To conclude, the WDN3 evidence shows that recent reforms were effective in facilitating labour market adjustment during the crisis period 2010-13. However, when looking at the ongoing recovery, the survey suggests scope for other structural reforms and measures that could facilitate job creation and promote high-quality employment. Indeed, in addition to the high levels of economic uncertainty characterising this recovery, a large share of firms in many EU Member States report that high pay-roll taxes and skill shortages are preventing them from hiring workers on open-ended contracts. Both these obstacles hint at measures and reforms to foster the recovery, namely fiscal measures and structural policies – such as policies on education. It is also remarkable that in many of the non-reform countries firing costs and high wages were reported as obstacles to job creation by a large share of firms.

References

Izquierdo, M. J.F. Jimeno, T. Kosma, A. Lamo, S. Millard, T. Rõõm and E. Viviano et al (2017), “Labour market adjustment in Europe during the crisis: Microeconomic evidence from the Wage Dynamics Network survey”, Occasional Paper Series, No 192, ECB, Frankfurt am Main, June.

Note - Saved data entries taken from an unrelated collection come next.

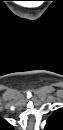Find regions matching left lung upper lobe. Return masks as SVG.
<instances>
[{
  "label": "left lung upper lobe",
  "instance_id": "left-lung-upper-lobe-1",
  "mask_svg": "<svg viewBox=\"0 0 63 130\" xmlns=\"http://www.w3.org/2000/svg\"><path fill=\"white\" fill-rule=\"evenodd\" d=\"M46 130H62L63 129V110H56L48 119Z\"/></svg>",
  "mask_w": 63,
  "mask_h": 130
}]
</instances>
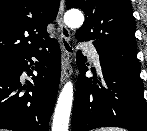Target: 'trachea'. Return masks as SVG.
I'll return each instance as SVG.
<instances>
[{
  "mask_svg": "<svg viewBox=\"0 0 147 131\" xmlns=\"http://www.w3.org/2000/svg\"><path fill=\"white\" fill-rule=\"evenodd\" d=\"M64 42V45H65V48L69 51V52H72V48L67 44L66 41H63Z\"/></svg>",
  "mask_w": 147,
  "mask_h": 131,
  "instance_id": "3493384b",
  "label": "trachea"
}]
</instances>
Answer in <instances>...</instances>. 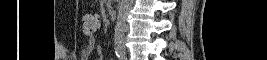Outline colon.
I'll use <instances>...</instances> for the list:
<instances>
[{
	"mask_svg": "<svg viewBox=\"0 0 267 60\" xmlns=\"http://www.w3.org/2000/svg\"><path fill=\"white\" fill-rule=\"evenodd\" d=\"M99 27L98 20L91 14H86L83 17V30L86 34L95 32Z\"/></svg>",
	"mask_w": 267,
	"mask_h": 60,
	"instance_id": "colon-1",
	"label": "colon"
}]
</instances>
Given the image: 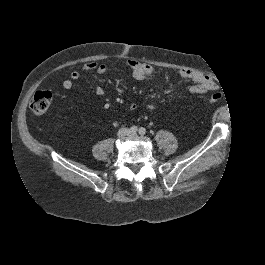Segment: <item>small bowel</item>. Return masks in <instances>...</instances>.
Instances as JSON below:
<instances>
[{
  "label": "small bowel",
  "mask_w": 265,
  "mask_h": 265,
  "mask_svg": "<svg viewBox=\"0 0 265 265\" xmlns=\"http://www.w3.org/2000/svg\"><path fill=\"white\" fill-rule=\"evenodd\" d=\"M127 66L132 70L133 76L138 81H147L155 77L154 68L143 62L136 60H128L126 62ZM94 71L100 75L107 71V66L105 63L100 62H87L80 70L74 69L70 72V78L63 81L62 86L65 90H70L73 87V82L80 77L81 72H91ZM179 76L184 79H189L194 82V85L189 87V92L193 94H204L209 91L215 90L216 84L208 76L193 71V70H181ZM95 92L98 96L104 95V90L101 86L97 85L95 87ZM132 108H136L137 104L132 103ZM149 111L156 109L155 105H147L146 107Z\"/></svg>",
  "instance_id": "c3829d8e"
}]
</instances>
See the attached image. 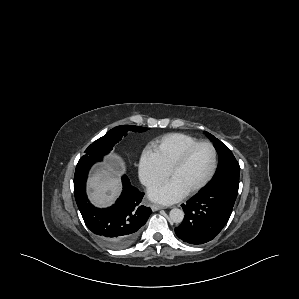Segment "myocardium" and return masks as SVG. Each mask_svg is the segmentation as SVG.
<instances>
[{"mask_svg":"<svg viewBox=\"0 0 299 299\" xmlns=\"http://www.w3.org/2000/svg\"><path fill=\"white\" fill-rule=\"evenodd\" d=\"M202 145H207L211 148L213 153V163L210 172L208 175L196 186L192 187L188 191H186V194H194L204 188L214 177L217 167H218V153L217 149L214 146V144L210 141H198L197 143L189 146L181 155L180 157L175 161V163L171 166L169 170V177L172 178L174 173L179 170L188 160L192 152L197 149L198 147Z\"/></svg>","mask_w":299,"mask_h":299,"instance_id":"obj_1","label":"myocardium"}]
</instances>
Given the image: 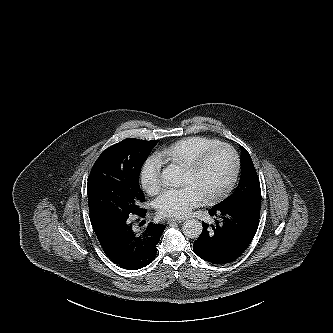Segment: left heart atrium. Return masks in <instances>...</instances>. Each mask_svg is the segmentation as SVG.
<instances>
[{
  "mask_svg": "<svg viewBox=\"0 0 333 333\" xmlns=\"http://www.w3.org/2000/svg\"><path fill=\"white\" fill-rule=\"evenodd\" d=\"M202 195L192 186L185 185L180 188L165 190L156 199V208L163 217L181 218L188 215L191 210L203 201Z\"/></svg>",
  "mask_w": 333,
  "mask_h": 333,
  "instance_id": "left-heart-atrium-1",
  "label": "left heart atrium"
}]
</instances>
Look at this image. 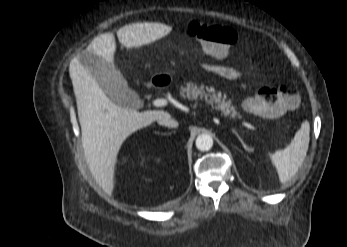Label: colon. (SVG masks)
Wrapping results in <instances>:
<instances>
[{
  "label": "colon",
  "instance_id": "5ec220e1",
  "mask_svg": "<svg viewBox=\"0 0 347 247\" xmlns=\"http://www.w3.org/2000/svg\"><path fill=\"white\" fill-rule=\"evenodd\" d=\"M188 34L199 42L209 56L223 59L229 48L237 41L236 31L228 26L193 21L188 26ZM298 98L288 86L263 87L255 97L244 101V107L253 113L268 117H278L296 108Z\"/></svg>",
  "mask_w": 347,
  "mask_h": 247
}]
</instances>
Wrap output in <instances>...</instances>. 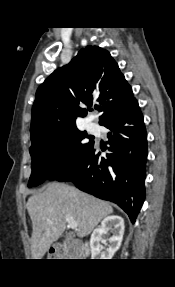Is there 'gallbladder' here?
<instances>
[{"label": "gallbladder", "mask_w": 175, "mask_h": 287, "mask_svg": "<svg viewBox=\"0 0 175 287\" xmlns=\"http://www.w3.org/2000/svg\"><path fill=\"white\" fill-rule=\"evenodd\" d=\"M66 237H73V234H67Z\"/></svg>", "instance_id": "bac80fb5"}]
</instances>
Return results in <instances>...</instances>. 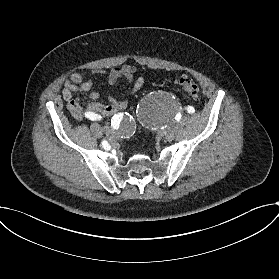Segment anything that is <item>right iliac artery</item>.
Returning a JSON list of instances; mask_svg holds the SVG:
<instances>
[{
	"instance_id": "1",
	"label": "right iliac artery",
	"mask_w": 279,
	"mask_h": 279,
	"mask_svg": "<svg viewBox=\"0 0 279 279\" xmlns=\"http://www.w3.org/2000/svg\"><path fill=\"white\" fill-rule=\"evenodd\" d=\"M86 118H90L91 120L100 121L102 119V116L100 114H94L92 111H86L82 114ZM125 125V120L122 117H119L118 115H114V117L111 120V126L116 128H122Z\"/></svg>"
}]
</instances>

  1. This article was written by Ana Lamo (Senior Economist, Directorate General Research, Monetary Policy Research Division). The author wishes to thank Michael Ehrmann, Geoff Kenny, Silvia Margiocco, Simon Savsek and Isabel Vansteenkiste, for their comments. The views expressed here are those of the author and do not necessarily represent the views of the European Central Bank and the Eurosystem.
  2. These countries, together with Italy, are the so-called stressed countries that implemented wide-ranging reforms. In Italy, however, most of these reforms only had an impact after 2013. In Portugal, the reforms mostly focused on facilitating employment adjustment, which explains the small percentage of Portuguese firms that found it easier to adjust wages.
  3. Firms were asked which of the following four factors made it easier or more difficult to perform the above actions: a) reforms of labour laws, b) a change in law enforcement, c) a change in the behaviour of trade unions, and d) a change in the behaviour of individuals. This question was not asked in every country in the sample; answers are available only for ten countries (the Czech Republic, Estonia, Spain, Greece, Croatia, Hungary, Italy, Luxembourg, Poland and Romania).